Un esempio di risultati ottenibili con questa strategia di ricerca - ECM prodotta insieme da MMG e specialisti, è proposto nel contributo sulla valutazione di risultati dell'assistenza diabetologica.
Per concludere
1. E' ragionevole ritenere che l'unica uscita dalla trappola strutturale del conflitto di interessi di cui è portatrice la medicina è quella di professioni che si assumono in proprio la responsabilità di produrre conoscenze, a partire dalla esplicitazione e non dalla copertura delle ignoranze/incertezze/conoscenze-false-per-parzialità.
2. La praticabilità di questa via è certa. é certa anche la sua rilevanza per tante aree della terapia (solo casualmente tra le più controverse e costose?). Che a questa possibilità-obbligatorietà non corrisponda una probabilità immediata di implementazione su vasta scala non cambia il ragionamento né l'esigenza.
3. Mentre allo "schiamazzo" o alla "mancanza di galateo" dei ladri-che-fanno-scandalo, possono opporsi altri accorati gridi dell'etica (e, a volte, occasionalmente e casualmente, quelli dei giudici), la corruzione del non-senso che si è qui ricordata (con tutti i suoi "aloni" di una cultura dell'arroganza, del piccolo cabotaggio, del dire-non-dire, del non dialogo aperto con pazienti-cittadini) può cambiare se le si toglie il terreno su cui cresce, riconoscendo che la produzione di conoscenza (sui farmaci e su tutto) è compito primario e non delegabile di chi ha in carico i pazienti-cittadini. Non è area né privilegiata né prioritaria dell'industria.

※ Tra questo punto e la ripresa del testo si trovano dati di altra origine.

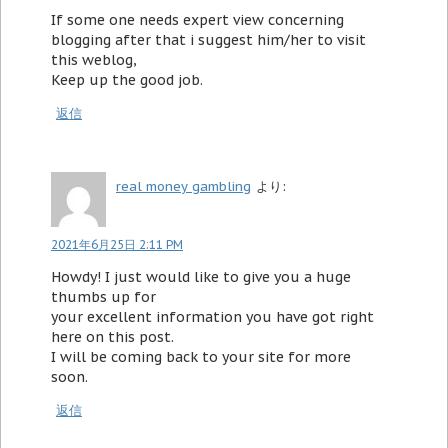
If some one needs expert view concerning
blogging after that i suggest him/her to visit
this weblog,
Keep up the good job.
返信
real money gambling
より:
2021年6月25日 2:11 PM
Howdy! I just would like to give you a huge
thumbs up for
your excellent information you have got right
here on this post.
I will be coming back to your site for more
soon.
返信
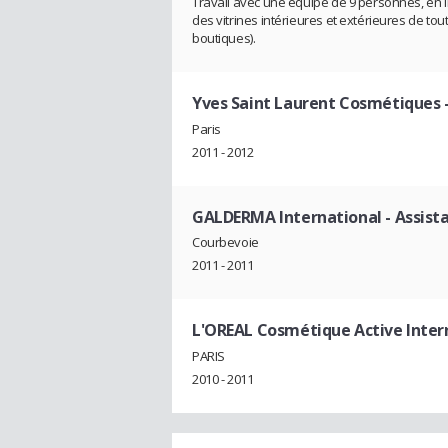
Travail avec une équipe de 9 personnes, en li
des vitrines intérieures et extérieures de to
boutiques).
Yves Saint Laurent Cosmétiques
Paris
2011 - 2012
GALDERMA International
- Assist
Courbevoie
2011 - 2011
L'OREAL Cosmétique Active Inter
PARIS
2010 - 2011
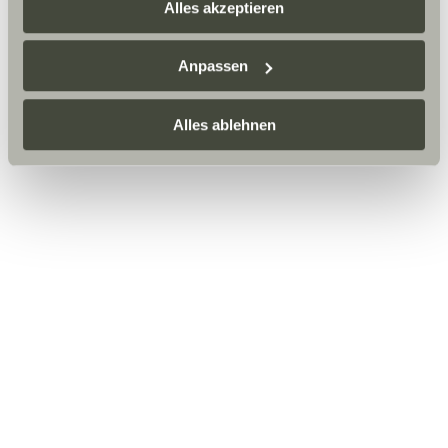
zusammenführen. Weitere Informationen finden Sie hier:
Alles akzeptieren
Datenschutzerklärung
/
Datenschutzerklärung
Sunlight Business
. Akzeptieren Sie oder wählen Sie
Anpassen
einzelne Cookies/Dienste in den Einstellungen aus,
erteilen Sie uns Ihre Einwilligung zur Verarbeitung Ihrer
Daten zu den genannten Zwecken. Die Einwilligung ist
Alles ablehnen
freiwillig, für den Besuch der Website nicht erforderlich
und kann jederzeit über die Einstellungen widerrufen
werden. Klicken Sie auf Ablehnen, werden nur die
notwendigen Cookies auf der Webseite gesetzt, die für
den störungsfreien Betrieb der Webseite und die
Ermöglichung der Seitennavigation erforderlich sind.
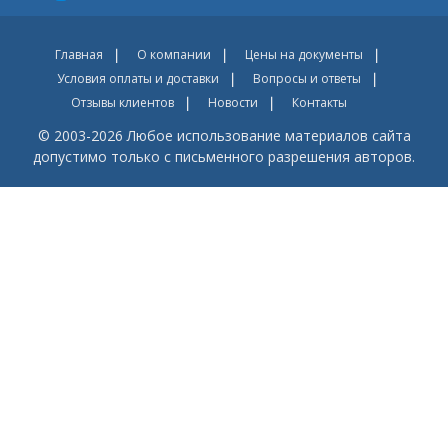
Главная
О компании
Цены на документы
Условия оплаты и доставки
Вопросы и ответы
Отзывы клиентов
Новости
Контакты
© 2003-2026 Любое использование материалов сайта
допустимо только с письменного разрешения авторов.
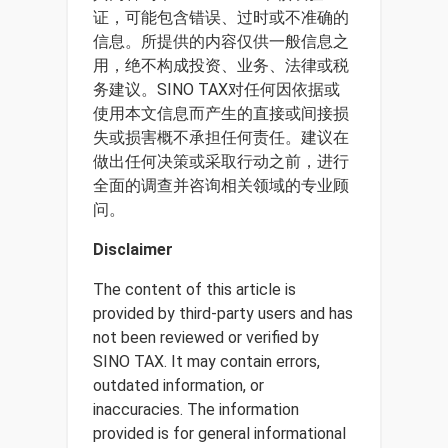
证，可能包含错误、过时或不准确的
信息。所提供的内容仅供一般信息之
用，绝不构成投资、业务、法律或税
务建议。SINO TAX对任何因依据或
使用本文信息而产生的直接或间接损
失或损害概不承担任何责任。建议在
做出任何决策或采取行动之前，进行
全面的调查并咨询相关领域的专业顾
问。
Disclaimer
The content of this article is
provided by third-party users and has
not been reviewed or verified by
SINO TAX. It may contain errors,
outdated information, or
inaccuracies. The information
provided is for general informational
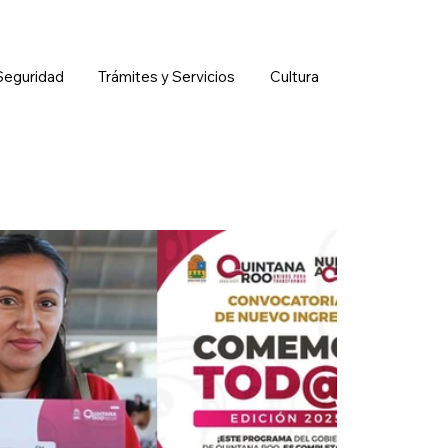
Seguridad
Trámites y Servicios
Cultura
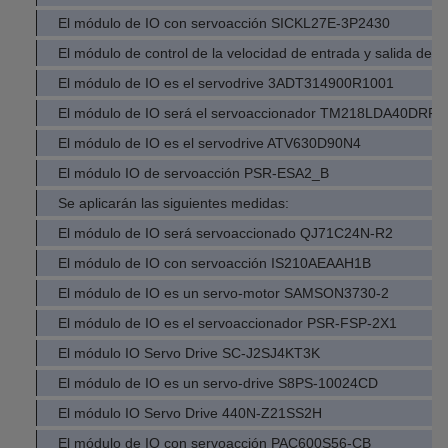
El módulo de IO con servoacción SICKL27E-3P2430
El módulo de control de la velocidad de entrada y salida del v
El módulo de IO es el servodrive 3ADT314900R1001
El módulo de IO será el servoaccionador TM218LDA40DRP
El módulo de IO es el servodrive ATV630D90N4
El módulo IO de servoacción PSR-ESA2_B
Se aplicarán las siguientes medidas:
El módulo de IO será servoaccionado QJ71C24N-R2
El módulo de IO con servoacción IS210AEAAH1B
El módulo de IO es un servo-motor SAMSON3730-2
El módulo de IO es el servoaccionador PSR-FSP-2X1
El módulo IO Servo Drive SC-J2SJ4KT3K
El módulo de IO es un servo-drive S8PS-10024CD
El módulo IO Servo Drive 440N-Z21SS2H
El módulo de IO con servoacción PAC600S56-CB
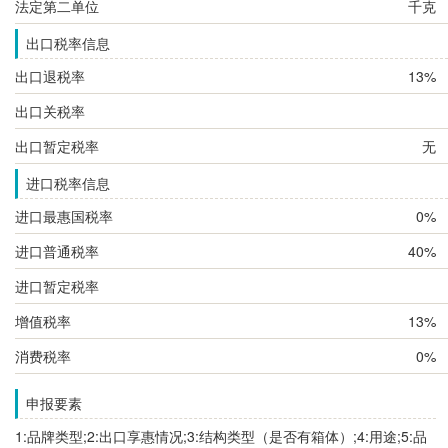
法定第二单位
千克
出口税率信息
出口退税率
13%
出口关税率
出口暂定税率
无
进口税率信息
进口最惠国税率
0%
进口普通税率
40%
进口暂定税率
增值税率
13%
消费税率
0%
申报要素
1:品牌类型;2:出口享惠情况;3:结构类型（是否有箱体）;4:用途;5:品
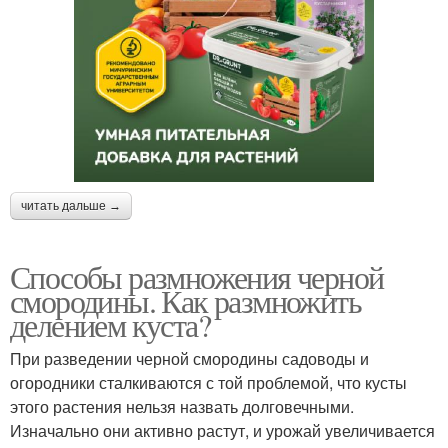
читать дальше →
Способы размножения черной
смородины. Как размножить
делением куста?
При разведении черной смородины садоводы и
огородники сталкиваются с той проблемой, что кусты
этого растения нельзя назвать долговечными.
Изначально они активно растут, и урожай увеличивается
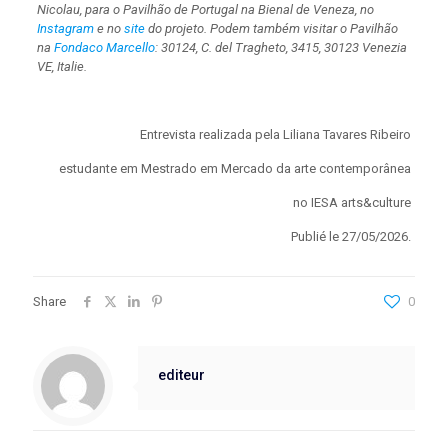
Nicolau,
para o Pavilhão de Portugal na Bienal de Veneza, no
Instagram
e no
site
do projeto. Podem também visitar o Pavilhão
na
Fondaco Marcello
: 30124, C. del Tragheto, 3415, 30123 Venezia
VE, Italie.
Entrevista realizada pela Liliana Tavares Ribeiro
estudante em Mestrado em Mercado da arte contemporânea
no IESA arts&culture
Publié le 27/05/2026.
Share
0
editeur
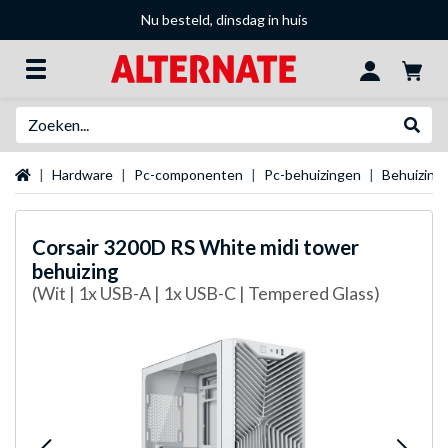
Nu besteld, dinsdag in huis
Zoeken
Websh
Startpagina
Hardware
Pc-componenten
Pc-behuizingen
Behuizing
Corsair
3200D RS White midi tower
behuizing
(Wit | 1x USB-A | 1x USB-C | Tempered Glass)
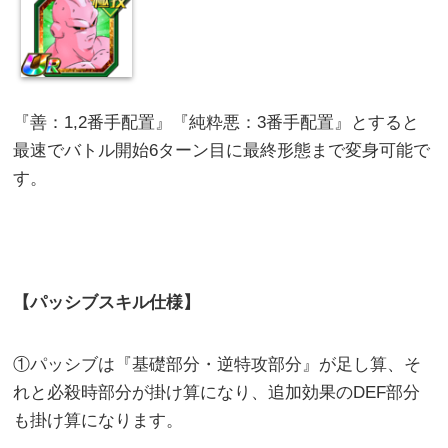
『善：1,2番手配置』『純粋悪：3番手配置』とすると
最速でバトル開始6ターン目に最終形態まで変身可能で
す。
【パッシブスキル仕様】
①パッシブは『基礎部分・逆特攻部分』が足し算、そ
れと必殺時部分が掛け算になり、追加効果のDEF部分
も掛け算になります。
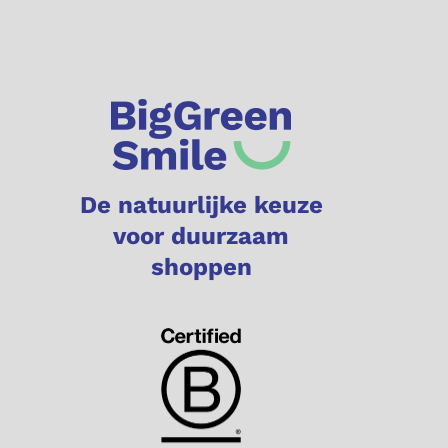
De natuurlijke keuze
voor duurzaam
shoppen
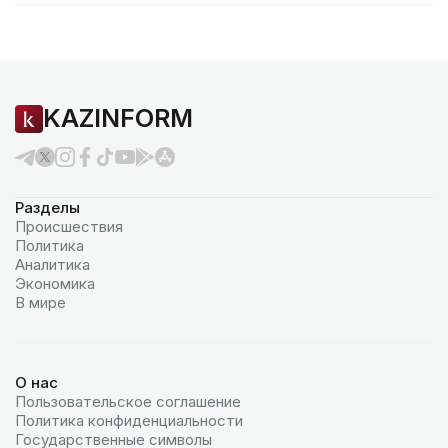
KAZINFORM
Разделы
Происшествия
Политика
Аналитика
Экономика
В мире
О нас
Пользовательское соглашение
Политика конфиденциальности
Государственные символы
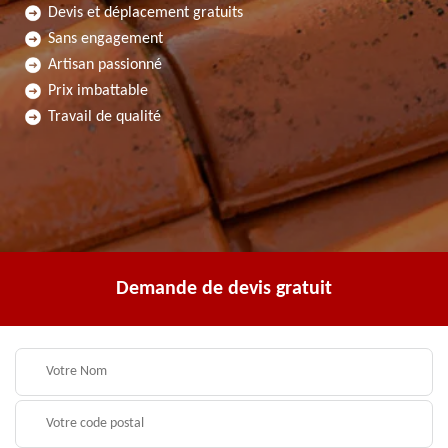
Devis et déplacement gratuits
Sans engagement
Artisan passionné
Prix imbattable
Travail de qualité
Demande de devis gratuit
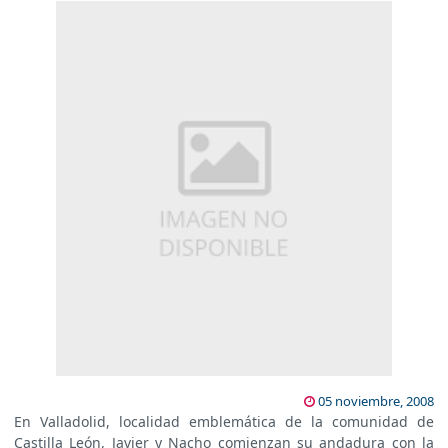
05 noviembre, 2008
En Valladolid, localidad emblemática de la comunidad de
Castilla León, Javier y Nacho comienzan su andadura con la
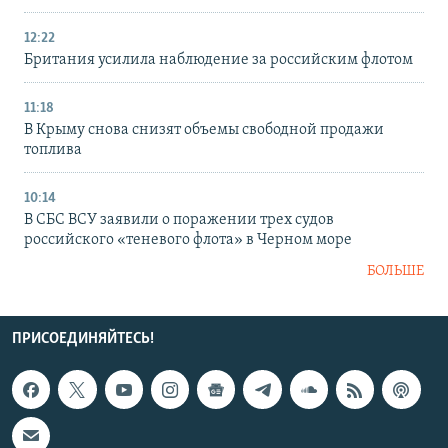
12:22
Британия усилила наблюдение за российским флотом
11:18
В Крыму снова снизят объемы свободной продажи
топлива
10:14
В СБС ВСУ заявили о поражении трех судов
российского «теневого флота» в Черном море
БОЛЬШЕ
ПРИСОЕДИНЯЙТЕСЬ!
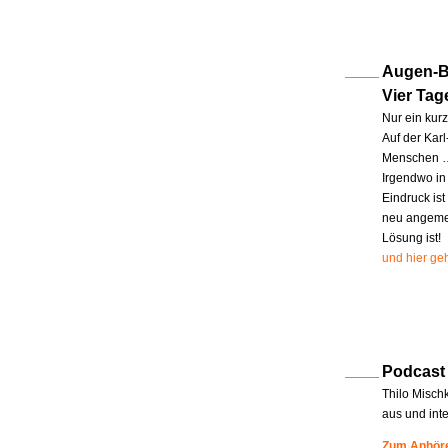
Augen-Bl
Vier Tag
Nur ein kur
Auf der Kar
Menschen … 
Irgendwo in
Eindruck ist
neu angemel
Lösung ist!
und hier geh
Podcast
Thilo Misch
aus und int
Zum Anhöre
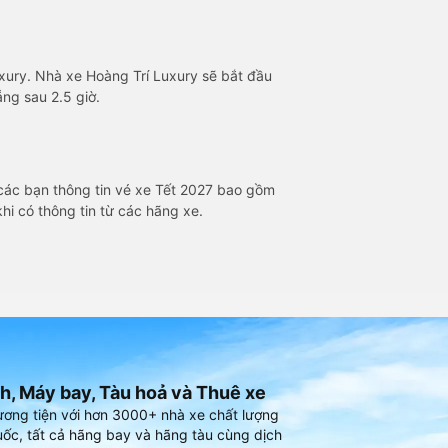
uxury. Nhà xe Hoàng Trí Luxury sẽ bắt đầu
ng sau 2.5 giờ.
các bạn thông tin vé xe Tết 2027 bao gồm
hi có thông tin từ các hãng xe.
h, Máy bay, Tàu hoả và Thuê xe
ương tiện với hơn 3000+ nhà xe chất lượng
ốc, tất cả hãng bay và hãng tàu cùng dịch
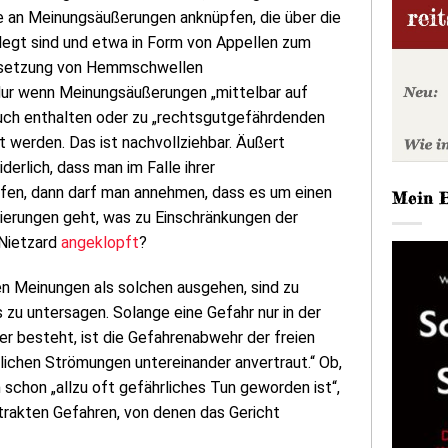
 an Meinungsäußerungen anknüpfen, die über die
legt sind und etwa in Form von Appellen zum
absetzung von Hemmschwellen
Nur wenn Meinungsäußerungen „mittelbar auf
uch enthalten oder zu „rechtsgutgefährdenden
t werden. Das ist nachvollziehbar. Äußert
derlich, dass man im Falle ihrer
fen, dann darf man annehmen, dass es um einen
Mein 
ierungen geht, was zu Einschränkungen der
 Nietzard
angeklopft
?
 den Meinungen als solchen ausgehen, sind zu
s zu untersagen. Solange eine Gefahr nur in der
r besteht, ist die Gefahrenabwehr der freien
ichen Strömungen untereinander anvertraut.“ Ob,
schon „allzu oft gefährliches Tun geworden ist“,
bstrakten Gefahren, von denen das Gericht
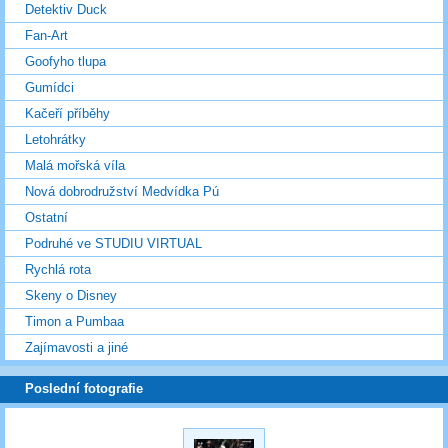
Detektiv Duck
Fan-Art
Goofyho tlupa
Gumídci
Kačeří příběhy
Letohrátky
Malá mořská víla
Nová dobrodružství Medvídka Pú
Ostatní
Podruhé ve STUDIU VIRTUAL
Rychlá rota
Skeny o Disney
Timon a Pumbaa
Zajímavosti a jiné
Poslední fotografie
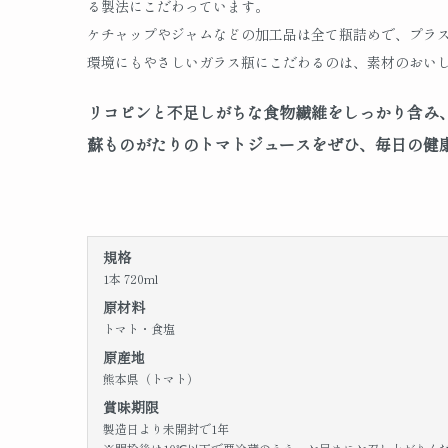
る製法にこだわっています。
ケチャップやジャムなどの加工品は全て瓶詰めで、プラ
環境にもやさしいガラス瓶にこだわるのは、素材のおい
リコピンと不足しがちな食物繊維をしっかり含み
蘇ものがたりのトマトジュースをぜひ、毎日の健
規格
1本 720ml
原材料
トマト・食塩
原産地
熊本県（トマト）
賞味期限
製造日より未開封で1年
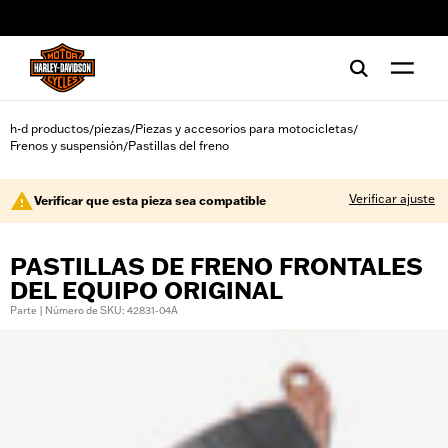
web accessibility
h-d productos
piezas
Piezas y accesorios para motocicletas
/
/
/
Frenos y suspensión
Pastillas del freno
/
Verificar ajuste
Verificar que esta pieza sea compatible
PASTILLAS DE FRENO FRONTALES
DEL EQUIPO ORIGINAL
Parte | Número de SKU: 42831-04A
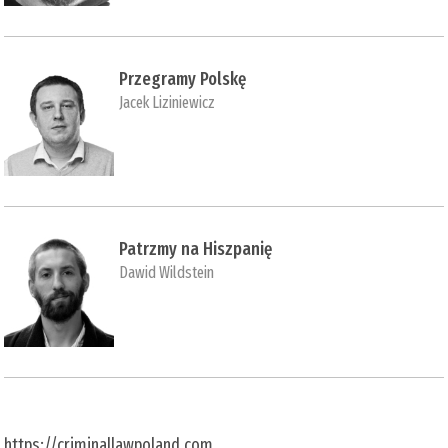
Przegramy Polskę
Jacek Liziniewicz
Patrzmy na Hiszpanię
Dawid Wildstein
https://criminallawpoland.com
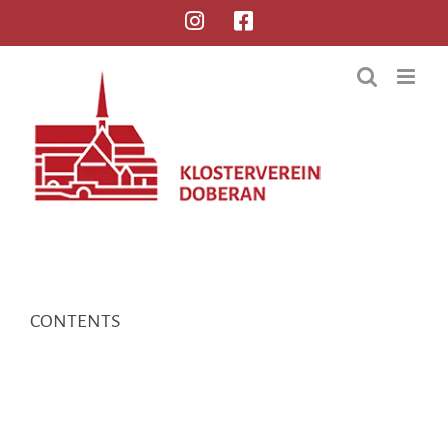
CONTENTS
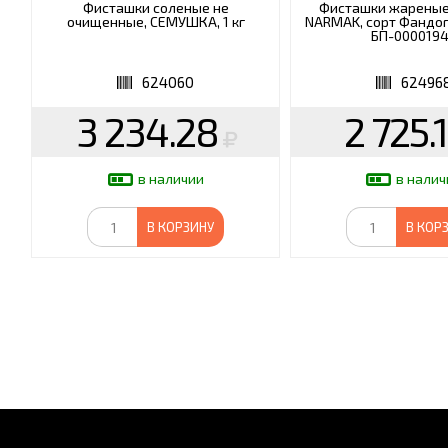
Фисташки соленые не
Фисташки жареные
очищенные, СЕМУШКА, 1 кг
NARMAK, сорт Фандоги
БП-000019
624060
62496
3 234.28
2 725.
в наличии
в налич
В КОРЗИНУ
В КОР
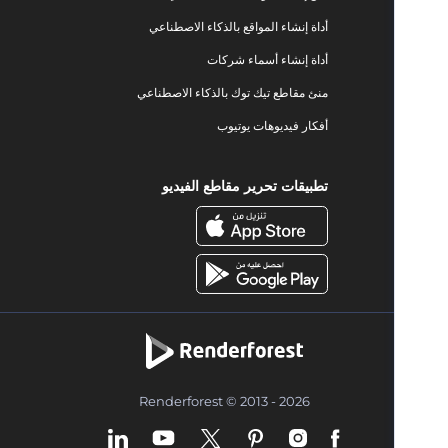
أداة إنشاء المواقع بالذكاء الاصطناعي
أداة إنشاء أسماء شركات
منئ مقاطع تيك توك بالذكاء الاصطناعي
أفكار فيديوهات يوتيوب
تطبيقات تحرير مقاطع الفيديو
Renderforest © 2013 - 2026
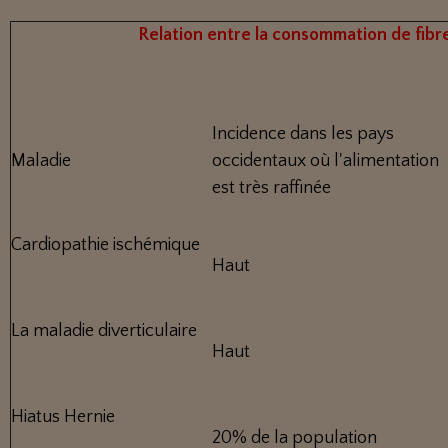
Relation entre la consommation de fibre
Incidence dans les pays
Maladie
occidentaux où l'alimentation
est très raffinée
Cardiopathie ischémique
Haut
La maladie diverticulaire
Haut
Hiatus Hernie
20% de la population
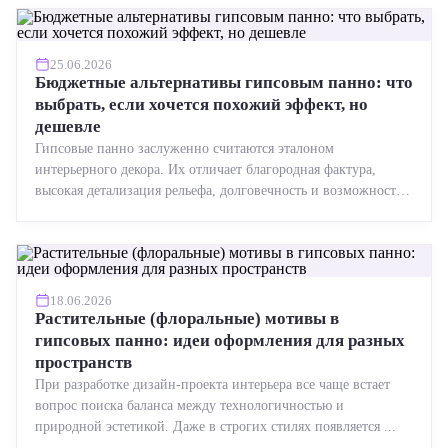
25.06.2026
Бюджетные альтернативы гипсовым панно: что
выбрать, если хочется похожий эффект, но
дешевле
Гипсовые панно заслуженно считаются эталоном
интерьерного декора. Их отличает благородная фактура,
высокая детализация рельефа, долговечность и возможность
реставрации....
18.06.2026
Растительные (флоральные) мотивы в
гипсовых панно: идеи оформления для разных
пространств
При разработке дизайн-проекта интерьера все чаще встает
вопрос поиска баланса между технологичностью и
природной эстетикой. Даже в строгих стилях появляется ...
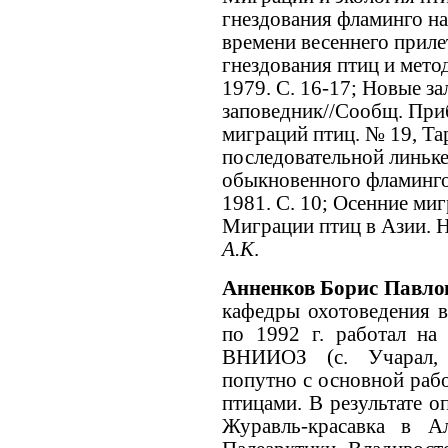
гнездования фламинго на 
времени весеннего приле
гнездования птиц и мето
1979. С. 16-17; Новые з
заповедник//Сообщ. Приб
миграций птиц. № 19, Тар
последовательной линьк
обыкновенного фламинго/
1981. С. 10; Осенние ми
Миграции птиц в Азии. Н
А.К
.
Анненков Борис Павлов
кафедры охотоведения в
по 1992 г. работал на
ВНИИОЗ (с. Учарал, А
попутно с основной раб
птицами. В результате о
Журавль-красавка в Ал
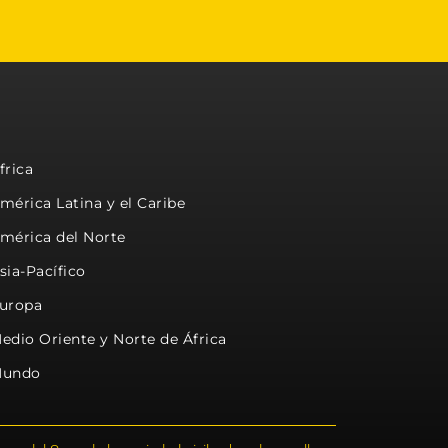
frica
mérica Latina y el Caribe
mérica del Norte
sia-Pacífico
uropa
edio Oriente y Norte de África
undo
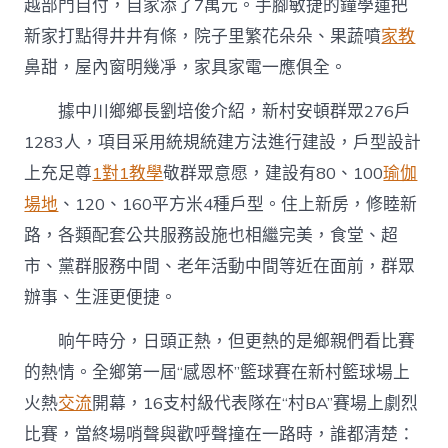
越部門自付，自家添了7萬元。手腳敏捷的鐘學蓮把
新家打點得井井有條，院子里繁花朵朵、果蔬噴
家教
鼻甜，屋內窗明幾凈，家具家電一應俱全。
據中川鄉鄉長劉培俊介紹，新村安頓群眾276戶
1283人，項目采用統規統建方法進行建設，戶型設計
上充足尊
1對1教學
敬群眾意愿，建設有80、100
瑜伽
場地
、120、160平方米4種戶型。住上新房，修睦新
路，各類配套公共服務設施也相繼完美，食堂、超
市、黨群服務中間、老年活動中間等近在面前，群眾
辦事、生涯更便捷。
晌午時分，日頭正熱，但更熱的是鄉親們看比賽
的熱情。全鄉第一屆“感恩杯”籃球賽在新村籃球場上
火熱
交流
開幕，16支村級代表隊在“村BA”賽場上劇烈
比賽，當終場哨聲與歡呼聲撞在一路時，誰都清楚：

4. Per produrre una conoscenza, che è dovuta ai pazienti ed alla dignità professionale, l'elemento determinante non sono le risorse "in più" (incentivi, rimborso-per-paziente, ecc.). La corruzione banale e inevitabile di cui si parlava sopra propone infatti come regola di non accettare neppure di pensare a "produrre conoscenze", se non si sa prima "chi paga". E tanti comitati "etici" ("i più seri!") sono così poco preoccupati di sapere se e quanto ci sono tentativi di risposta a bisogni inevasi, che non esaminano neppure le domande, se prima non sono pagati.
5. Si dovrà proprio chiedere alla Commissione ECM di dare crediti solo a coloro che documentano la propria incertezza-ignoranza con tanto rigore, da produrre (come certificato per meritare crediti) il razionale per un percorso (anch'esso accreditabile) che vuol cercare-produrre risposte come modo normale di esprimere la responsabilità professionale.